Jose Waldeci Lucena no seu completo “Das Sociedades Limitadas” (5ª edição, Renovar, RJ, pág. 684) assim esclarece:
“O asserto da irrenunciabilidade do direito de recesso pede um esclarecimento, qual o de que se o estatuto da sociedade por ações e o contrato social da sociedade limitada não podem privar o acionista e o quotista do direito de se retirarem do ete societário de que façam parte...”
Esclarecendo porém no mesmo estudo que:
“Podem eles, no entanto uma vez verificada a causa supedaneadora do direito de recesso, renunciar ao seu exercício, seja expressamente, seja tacitamente, nesta última hipótese simplesmente deixando de exercê-lo no prazo decadencial fixado em lei”
Ainda Priscila M P Correa Fonseca (“Dissolução Parcial Retirada e Exclusão de Sócio no Novo Código Civil’,3ª Edição, SP, ed. ATLAS,2005); afirmando ser o direito de retirada “Irrenunciável. insuscetível de renúncia, de ser abdicado, até mesmo por convenção dos próprios sócios”.
O caráter de direito protestativo do direito de retirada é consagrado na doutrina de modo unânime.

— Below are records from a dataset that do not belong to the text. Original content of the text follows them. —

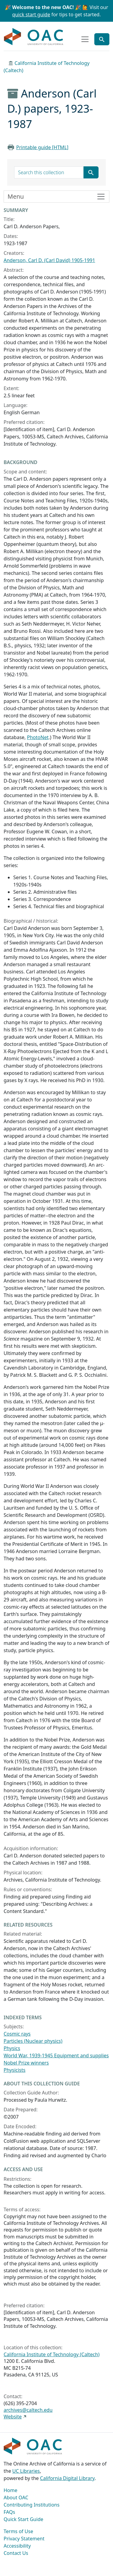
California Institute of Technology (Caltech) (51, 2354)
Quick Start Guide (23, 2519)
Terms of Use (18, 2531)
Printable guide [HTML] (42, 147)
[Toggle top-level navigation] (85, 39)
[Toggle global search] (101, 39)
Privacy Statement (24, 2538)
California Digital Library (67, 2478)
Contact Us (16, 2553)
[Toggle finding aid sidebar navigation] (56, 197)
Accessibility (17, 2545)
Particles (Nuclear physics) (33, 2041)
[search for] (49, 172)
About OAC (16, 2497)
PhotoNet (38, 737)
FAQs (9, 2512)
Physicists (14, 2070)
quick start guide (31, 14)
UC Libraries (26, 2471)
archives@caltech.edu (28, 2410)
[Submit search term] (91, 172)
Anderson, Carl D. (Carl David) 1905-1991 (49, 260)
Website (13, 2416)
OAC (34, 37)
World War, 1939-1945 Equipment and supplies (56, 2055)
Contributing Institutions (31, 2504)
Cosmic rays (17, 2033)
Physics (12, 2048)
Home (10, 2490)
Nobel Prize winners (26, 2062)
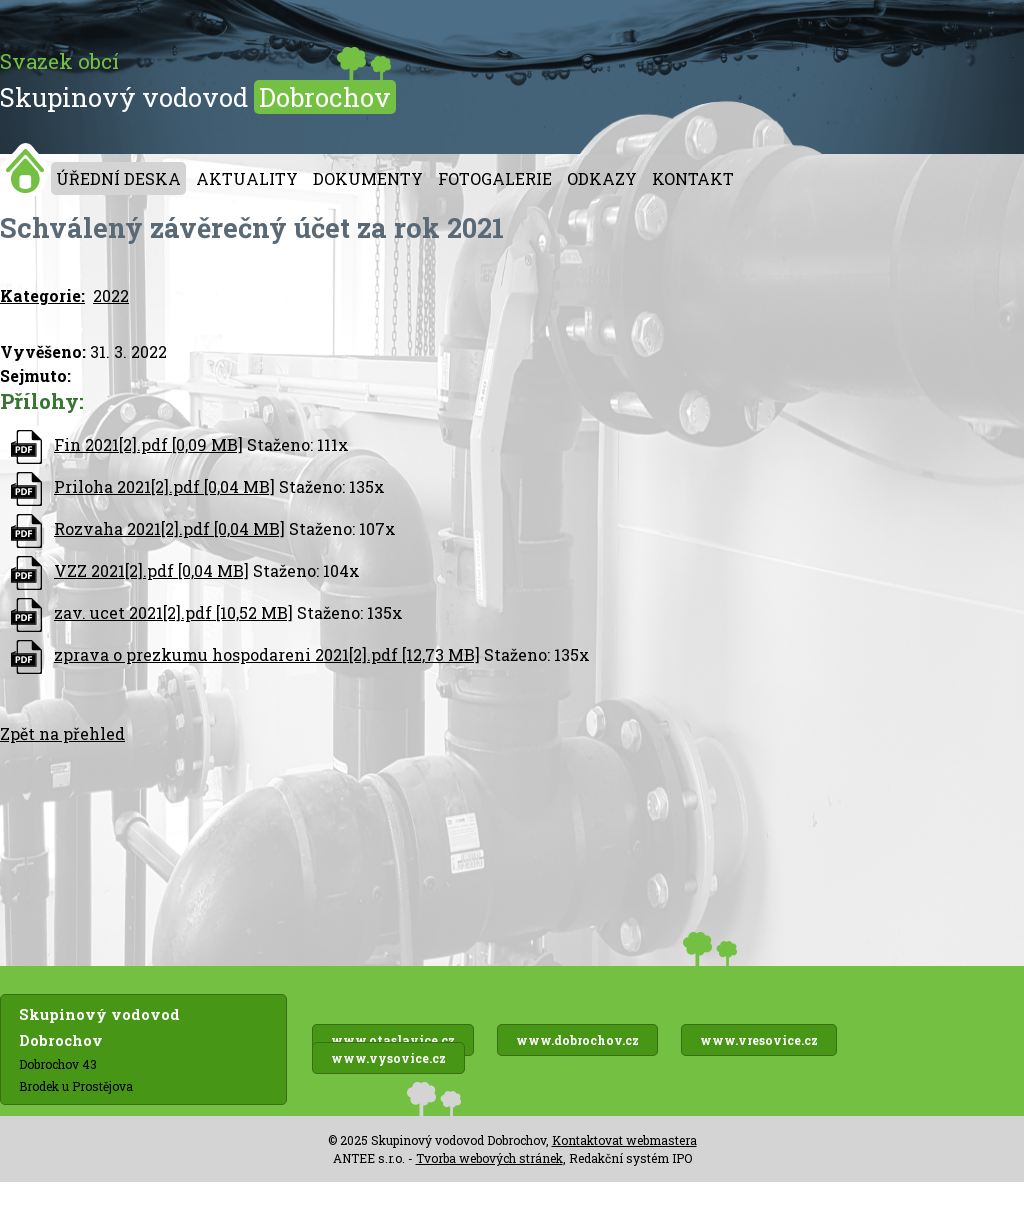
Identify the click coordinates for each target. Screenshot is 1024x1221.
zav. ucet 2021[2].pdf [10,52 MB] (173, 612)
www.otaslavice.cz (393, 1040)
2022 (111, 295)
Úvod (25, 170)
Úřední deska (118, 178)
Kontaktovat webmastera (624, 1140)
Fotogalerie (495, 178)
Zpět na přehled (62, 733)
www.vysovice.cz (388, 1058)
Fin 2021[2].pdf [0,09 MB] (148, 444)
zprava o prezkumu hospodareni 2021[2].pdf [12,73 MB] (267, 654)
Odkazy (602, 178)
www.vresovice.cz (759, 1040)
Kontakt (693, 178)
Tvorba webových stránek (489, 1158)
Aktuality (247, 178)
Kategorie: (42, 295)
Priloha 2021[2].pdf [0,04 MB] (164, 486)
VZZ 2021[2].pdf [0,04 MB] (151, 570)
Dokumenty (368, 178)
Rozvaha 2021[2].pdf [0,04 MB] (169, 528)
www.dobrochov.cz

No trato das sociedades anônimas e desse direito de recesso, Luiz Eduardo Bulhões (“Direito das Companhias, vol.1 Forense, 2009 pág.339) ensina:
“a respeito do direito de retirada, cabe dizer que é considerado um direito de natureza formadora e potestativa”
E de modo erudito cita o ensinamento de Pontes de Miranda:
“os direitos formadores são ...espécie de direitos potestativos. Não se trata de direito formado que recai sobre a coisa, mas sim do direito (ou poder) de praticar um ato do qual resultarão direitos sobre a coisa em si”.

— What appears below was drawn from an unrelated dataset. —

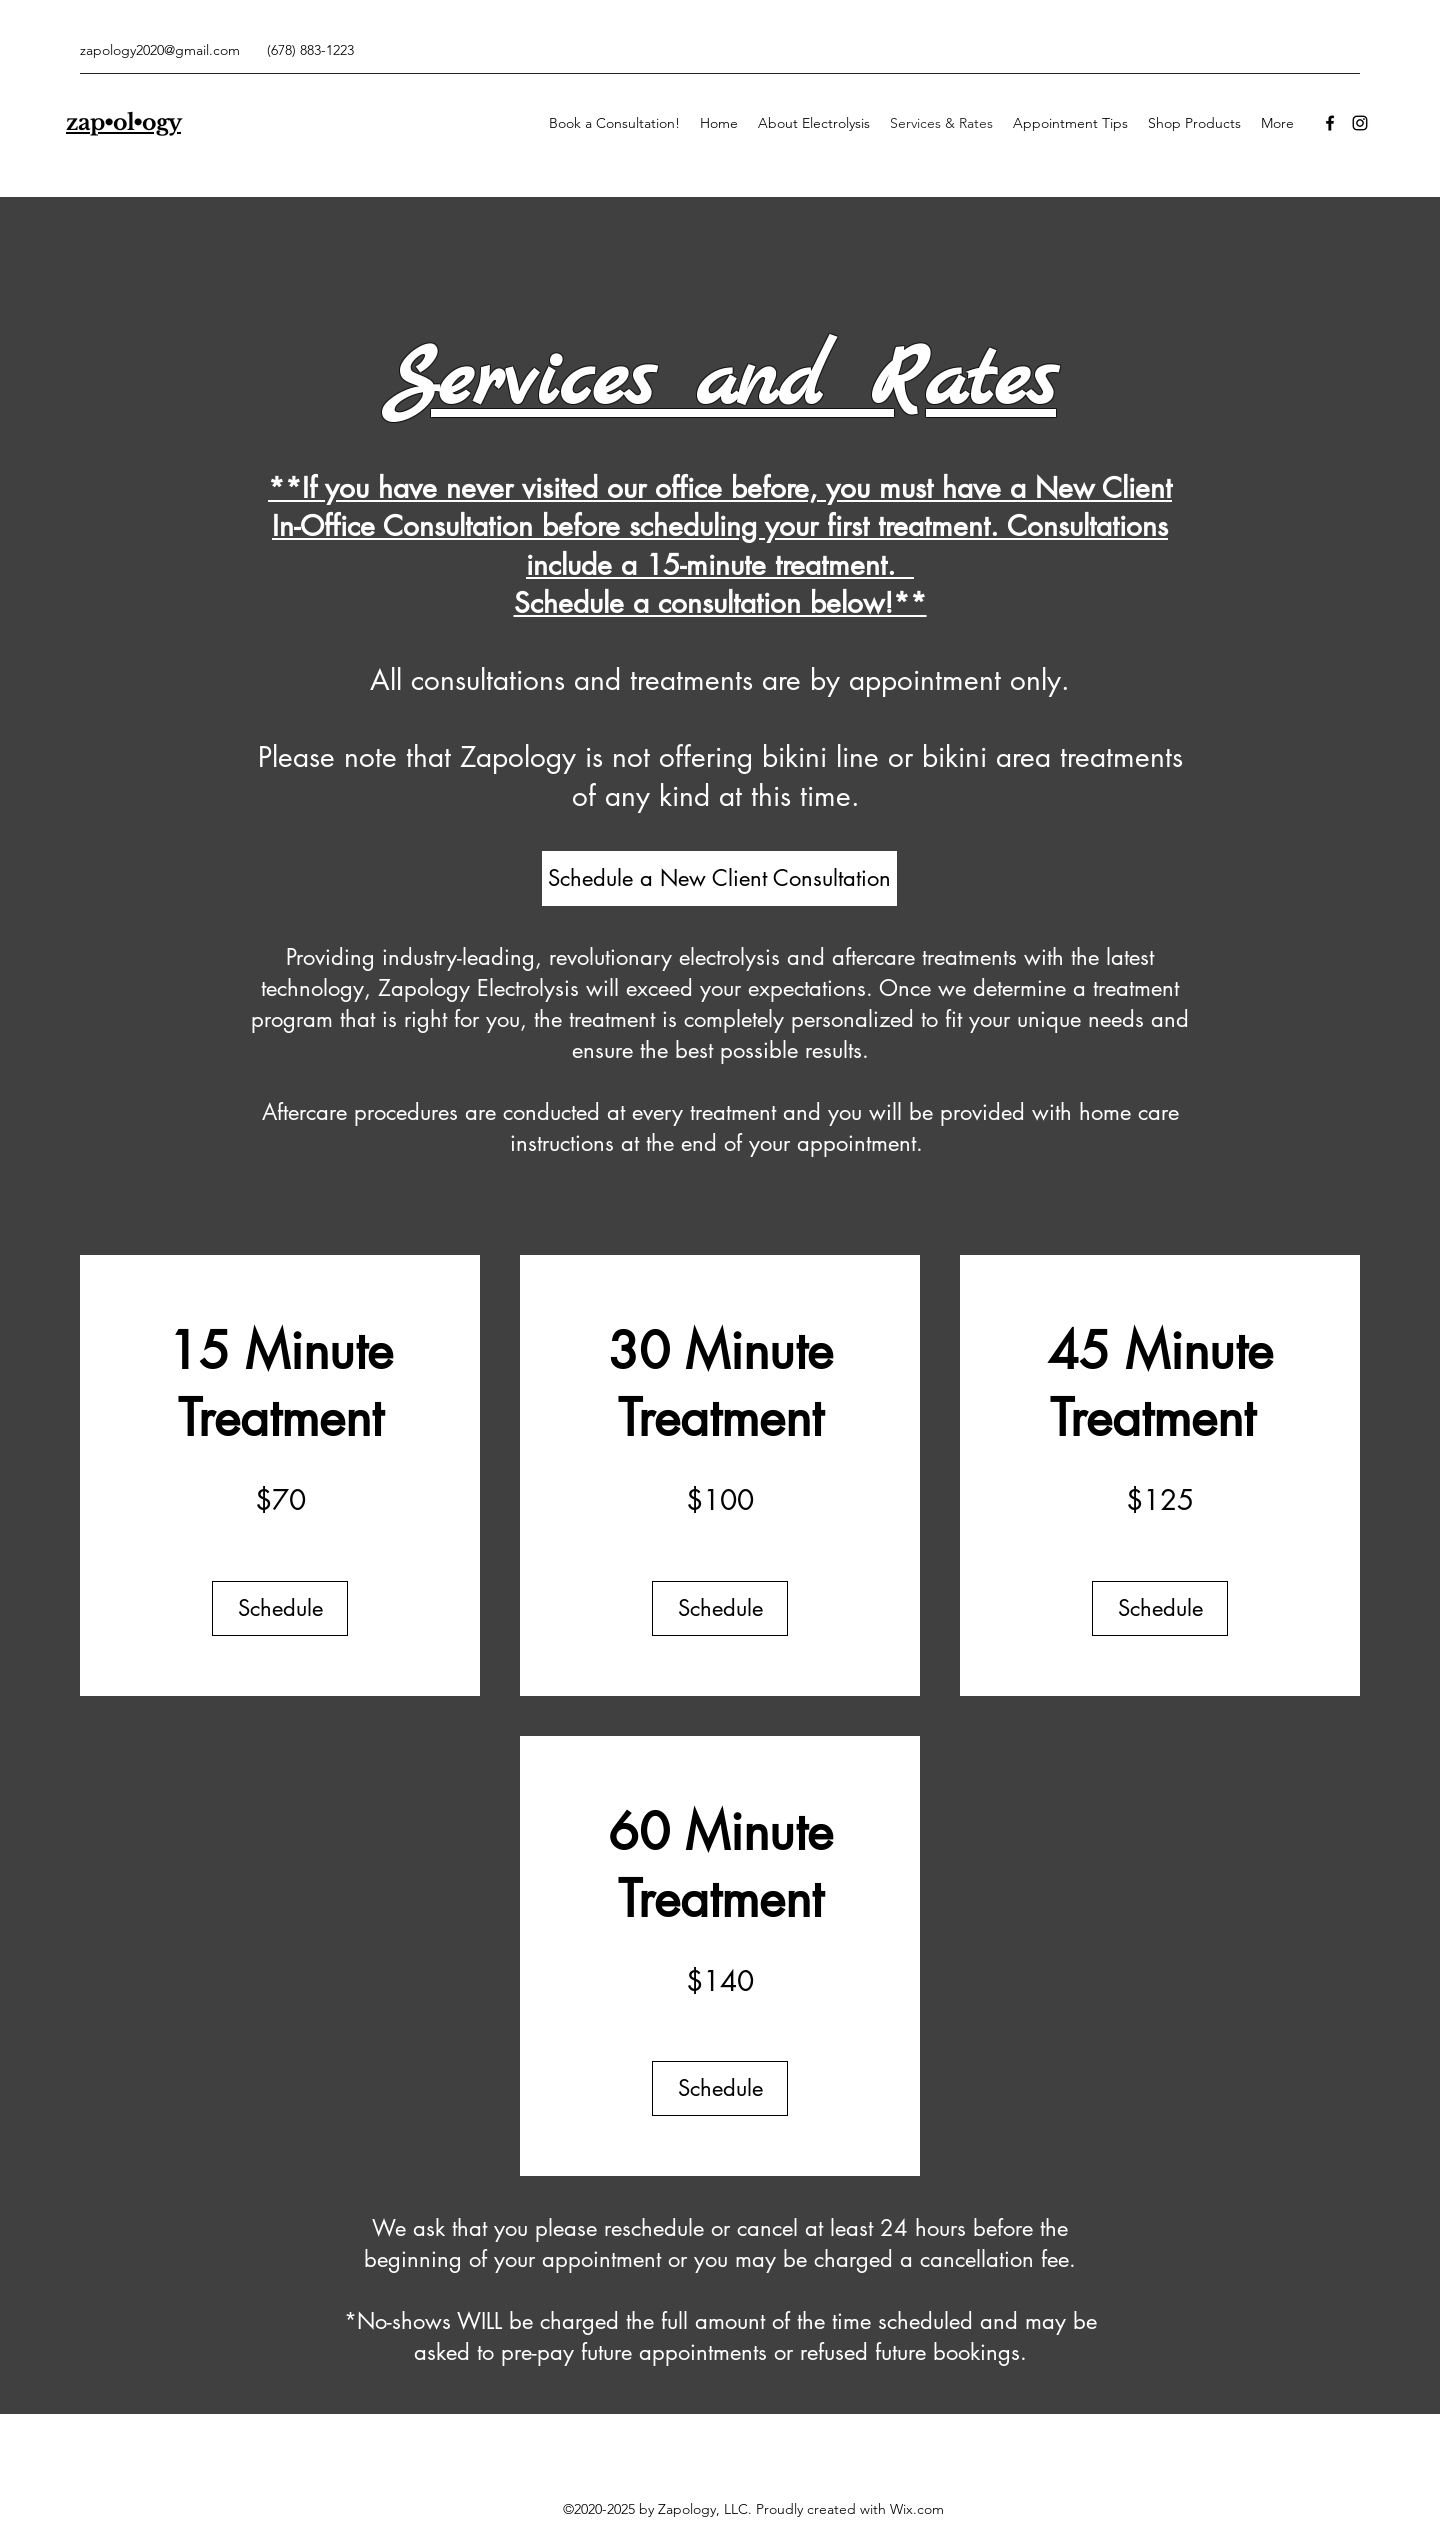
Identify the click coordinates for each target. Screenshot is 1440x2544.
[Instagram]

No que assente Fabio Comparato (Revista de Direito Mercantil, out/dez 1999, vol. 116, pág.11), cuidando da natureza jurídica desse direito:
“O recesso acionário foi assim criado como um contra direito protestativo do acionista em relação a um poder legal da assembleia”.

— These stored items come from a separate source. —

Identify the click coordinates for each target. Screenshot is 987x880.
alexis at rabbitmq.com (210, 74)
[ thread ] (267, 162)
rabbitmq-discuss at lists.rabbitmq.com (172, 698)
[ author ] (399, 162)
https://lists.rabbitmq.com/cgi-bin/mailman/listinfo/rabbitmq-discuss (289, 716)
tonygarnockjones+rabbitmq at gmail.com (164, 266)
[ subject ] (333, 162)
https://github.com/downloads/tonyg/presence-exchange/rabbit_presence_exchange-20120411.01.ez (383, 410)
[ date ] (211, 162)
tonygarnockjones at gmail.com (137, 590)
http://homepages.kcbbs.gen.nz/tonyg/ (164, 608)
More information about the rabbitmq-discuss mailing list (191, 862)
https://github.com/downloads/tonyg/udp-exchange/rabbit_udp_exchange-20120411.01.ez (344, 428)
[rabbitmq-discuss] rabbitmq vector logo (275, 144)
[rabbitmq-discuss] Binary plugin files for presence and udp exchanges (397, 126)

Sergio Eskenazy Bernidji no artigo inserido na obra “Temas de direito societário e empresarial contemporâneo (São Paulo, Editora Malheiros, 2011, pág.564) concorre com tal analise e sentencia:
“Sua restrição ou supressão por norma estatutária são vedadas em qualquer hipótese”.
Daí porque o já clássico Nelson Eizirik (A lei das S.A. Comentada, Vol. II, SP, Quartier Latina,2011, pág. 236) assevera:
“Em razão de sua suma importância para os acionistas, o direito de retirada é considerado um direito essencial, ou seja, não pode ser suprimido nem pelo estatuto nem pela assembleia Geral”.
Como se vê, já nas sociedades anônimas tal direito não possibilita sua renúncia ou vedação, assim como nas sociedades limitadas não há de se admitir ou no contrato social, estatuto ou mesmo na convenção de acionistas a sua limitação ou vedação.
O que pode o sócio da limitada é, diante do caso concreto, deixar de usar o direito de retirada.
Ou, no dizer de Waldeci Lucena (Ob e pág. citadas)
“Em compêndio, veda a lei a renúncia a priori e abstrata do direito de recesso, mas não veda a renúncia a posteriori e concreta de seu exercício”.
Enfim, há nessa matéria um conflito de princípios que a ordem jurídica busca proteger. De um lado o direito (um dos fundamentais) inscrito no artigo 5º XX da Constituição Federal, assegurando se a plena liberdade de associação que por óbvio implica na liberdade que tem o sócio de se “dissociar”, saindo da sociedade.
De outra parte existe o princípio da conservação das empresas evitando se sejam apequenadas ou até extintas com tal facilidade de retirada de sócios. Como aliás registra Ana Fazao no artigo “O STJ e a dissolução de sociedades por ações fechadas (no site Migalhas de peso, em 16/9/21).
Talvez em atenção a isto a MP 1040 de 2021, convertida na lei 14.195/21, tinha como um de seus alvos limitar muito a retirada forçada e exclusão de sócios nas limitadas, matéria vetada no procedimento legislativo, o que nos coloca diante do mesmo quadro legal até aqui aplicável.
Talvez uma modulação estatutária ou no contrato social fixando certas travas, não propriamente limitações genéricas, para a retirada imotivada, seja um caminho a seguir.
Algo como, nas saídas imotivadas do sócio prever se um alongamento no prazo de pagamento de seus haveres, reduzindo o efeito de descapitalização da sociedade.